As people have pointed out, I’ve committed the grievous (pun unintended) error of not posting any of the ones with Rex and Cody. Enjoy:

  • In the early days of the empire, Rex and Ahsoka, still presumed dead, mount a rescue mission for Cody. They make it in, knock him out, and steal him away successfully, but before they can get the chip out of his head, he punches Rex in the face, breaking his nose. Rex doesn’t let it go for years. (“Rex, could you help me unload some of these crates.” “Could you make my nose straight again?” “I could punch you again, you know. Maybe this time I’d break something less important to you. Like your brain.”)
  • Rex teaches Leia what a keldabe kiss is and she goes around headbutting everyone in her family to say she loves them. Rex doesn’t correct her until she’s gotten Anakin.
  • After the first time Obi-Wan and Anakin come back, singed and having nearly given their base’s location away three times, Padmé mandates that neither of them are allowed out without a sensible person. Given the shortage of sensible people, it falls to Rex and Cody. It is a thankless, thankless, job.
  • Both Rex and Cody have no idea what natborn developmental stages are like and they try to teach Luke and Leia to shoot at the tender age of one and a half. Anakin is appalled until he sees them hitting the targets. (They’re still not allowed guns until they’re five.)
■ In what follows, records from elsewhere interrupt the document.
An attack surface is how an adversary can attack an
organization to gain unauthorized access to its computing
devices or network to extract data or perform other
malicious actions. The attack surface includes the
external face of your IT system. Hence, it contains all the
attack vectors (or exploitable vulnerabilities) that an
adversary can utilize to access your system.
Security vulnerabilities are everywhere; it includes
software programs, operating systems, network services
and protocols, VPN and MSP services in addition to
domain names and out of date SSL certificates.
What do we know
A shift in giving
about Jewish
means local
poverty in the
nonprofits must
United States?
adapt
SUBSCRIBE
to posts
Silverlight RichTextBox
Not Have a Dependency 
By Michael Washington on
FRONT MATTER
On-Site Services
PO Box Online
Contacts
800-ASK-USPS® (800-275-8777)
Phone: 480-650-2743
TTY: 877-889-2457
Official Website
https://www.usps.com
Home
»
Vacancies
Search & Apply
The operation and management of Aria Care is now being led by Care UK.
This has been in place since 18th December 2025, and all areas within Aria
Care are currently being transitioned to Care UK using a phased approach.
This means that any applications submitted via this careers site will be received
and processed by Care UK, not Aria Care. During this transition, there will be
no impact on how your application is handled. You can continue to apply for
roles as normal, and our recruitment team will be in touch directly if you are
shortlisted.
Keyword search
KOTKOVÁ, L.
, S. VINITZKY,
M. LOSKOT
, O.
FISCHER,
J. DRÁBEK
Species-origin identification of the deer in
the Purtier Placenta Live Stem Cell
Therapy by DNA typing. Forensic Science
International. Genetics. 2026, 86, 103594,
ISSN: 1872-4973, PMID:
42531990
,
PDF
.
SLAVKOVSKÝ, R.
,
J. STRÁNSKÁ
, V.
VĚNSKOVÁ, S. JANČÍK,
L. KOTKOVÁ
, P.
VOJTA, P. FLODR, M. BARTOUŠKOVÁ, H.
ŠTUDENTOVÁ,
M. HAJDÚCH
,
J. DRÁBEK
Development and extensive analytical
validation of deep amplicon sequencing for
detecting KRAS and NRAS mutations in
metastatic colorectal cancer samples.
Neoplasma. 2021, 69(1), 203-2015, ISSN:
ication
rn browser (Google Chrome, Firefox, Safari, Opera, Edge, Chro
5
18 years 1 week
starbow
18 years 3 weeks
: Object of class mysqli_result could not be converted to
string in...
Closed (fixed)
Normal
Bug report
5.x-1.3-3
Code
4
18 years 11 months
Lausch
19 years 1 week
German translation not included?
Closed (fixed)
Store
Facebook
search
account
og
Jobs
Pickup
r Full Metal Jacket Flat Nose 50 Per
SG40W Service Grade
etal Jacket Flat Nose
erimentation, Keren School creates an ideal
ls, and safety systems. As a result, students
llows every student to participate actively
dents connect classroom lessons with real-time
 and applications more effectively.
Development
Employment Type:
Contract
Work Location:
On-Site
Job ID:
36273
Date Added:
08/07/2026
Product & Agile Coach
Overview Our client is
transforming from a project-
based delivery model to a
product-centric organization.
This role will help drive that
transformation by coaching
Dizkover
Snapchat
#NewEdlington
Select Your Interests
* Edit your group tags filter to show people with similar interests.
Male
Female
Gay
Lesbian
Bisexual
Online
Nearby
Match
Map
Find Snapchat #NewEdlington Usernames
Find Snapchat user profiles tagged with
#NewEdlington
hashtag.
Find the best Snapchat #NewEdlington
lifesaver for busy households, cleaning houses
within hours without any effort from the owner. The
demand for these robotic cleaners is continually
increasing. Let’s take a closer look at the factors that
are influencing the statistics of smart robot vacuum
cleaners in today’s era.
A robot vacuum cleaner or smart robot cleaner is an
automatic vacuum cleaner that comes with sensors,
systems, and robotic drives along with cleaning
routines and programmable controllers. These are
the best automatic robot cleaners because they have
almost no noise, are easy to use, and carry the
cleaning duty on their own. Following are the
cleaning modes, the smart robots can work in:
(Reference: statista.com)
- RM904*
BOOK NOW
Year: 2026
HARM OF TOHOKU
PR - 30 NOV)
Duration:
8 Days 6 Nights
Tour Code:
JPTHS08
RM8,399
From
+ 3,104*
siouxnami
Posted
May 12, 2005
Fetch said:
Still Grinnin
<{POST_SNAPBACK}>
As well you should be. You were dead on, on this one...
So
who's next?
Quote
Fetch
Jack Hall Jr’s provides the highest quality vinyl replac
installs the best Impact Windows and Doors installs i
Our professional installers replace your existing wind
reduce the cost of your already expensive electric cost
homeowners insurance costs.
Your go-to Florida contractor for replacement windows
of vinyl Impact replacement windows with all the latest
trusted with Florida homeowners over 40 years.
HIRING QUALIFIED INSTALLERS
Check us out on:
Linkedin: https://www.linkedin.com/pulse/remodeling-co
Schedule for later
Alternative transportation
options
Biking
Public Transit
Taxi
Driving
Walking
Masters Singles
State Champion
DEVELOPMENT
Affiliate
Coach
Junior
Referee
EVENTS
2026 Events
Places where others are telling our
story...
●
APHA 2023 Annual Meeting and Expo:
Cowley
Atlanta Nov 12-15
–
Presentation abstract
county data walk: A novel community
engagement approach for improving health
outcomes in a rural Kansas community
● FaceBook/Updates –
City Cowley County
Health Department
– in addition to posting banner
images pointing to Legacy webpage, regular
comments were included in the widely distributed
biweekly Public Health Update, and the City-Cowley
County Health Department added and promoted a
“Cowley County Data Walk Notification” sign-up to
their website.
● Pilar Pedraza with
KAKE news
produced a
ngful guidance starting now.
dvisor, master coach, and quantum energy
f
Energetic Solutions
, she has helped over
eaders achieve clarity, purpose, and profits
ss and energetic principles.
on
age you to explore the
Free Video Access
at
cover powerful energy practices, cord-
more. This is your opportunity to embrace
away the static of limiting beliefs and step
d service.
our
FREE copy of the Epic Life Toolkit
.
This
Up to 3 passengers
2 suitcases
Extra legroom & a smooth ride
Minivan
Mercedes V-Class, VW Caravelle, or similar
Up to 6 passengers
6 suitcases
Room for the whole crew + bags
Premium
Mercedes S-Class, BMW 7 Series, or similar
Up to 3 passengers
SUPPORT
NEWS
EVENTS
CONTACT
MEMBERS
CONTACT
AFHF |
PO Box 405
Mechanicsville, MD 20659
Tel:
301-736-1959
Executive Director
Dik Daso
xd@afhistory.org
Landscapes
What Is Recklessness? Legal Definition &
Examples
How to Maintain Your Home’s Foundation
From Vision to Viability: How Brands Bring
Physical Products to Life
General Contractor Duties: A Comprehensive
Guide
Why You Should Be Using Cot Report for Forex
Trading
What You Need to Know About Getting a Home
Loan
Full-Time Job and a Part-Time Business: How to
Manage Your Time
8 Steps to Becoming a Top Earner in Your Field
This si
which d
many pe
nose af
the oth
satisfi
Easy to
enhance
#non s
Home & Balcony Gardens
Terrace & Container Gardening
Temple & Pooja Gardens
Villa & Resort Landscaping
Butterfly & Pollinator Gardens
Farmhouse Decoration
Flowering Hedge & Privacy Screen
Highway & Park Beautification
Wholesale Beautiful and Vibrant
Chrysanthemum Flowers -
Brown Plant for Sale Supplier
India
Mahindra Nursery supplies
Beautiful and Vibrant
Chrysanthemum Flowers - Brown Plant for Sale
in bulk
  • In their nascent rebellion, there aren’t any official ranks. When Obi-Wan and Anakin tell them to stop calling them ‘General,’ both Rex and Cody start calling them increasingly sarcastic titles, including Prince-Consort of the Gungan Swamps (for Anakin) and Lord Regent of the High and Mighty Empire of <insert tiny moon they’re living on right now here>. Obi-Wan isn’t amused. Anakin wants to know if he is technically a prince-consort because he’s married to Padmé and whether that means he gets any special privileges. (The special privilege is that Padmé doesn’t put him on garbage detail for asking that question.)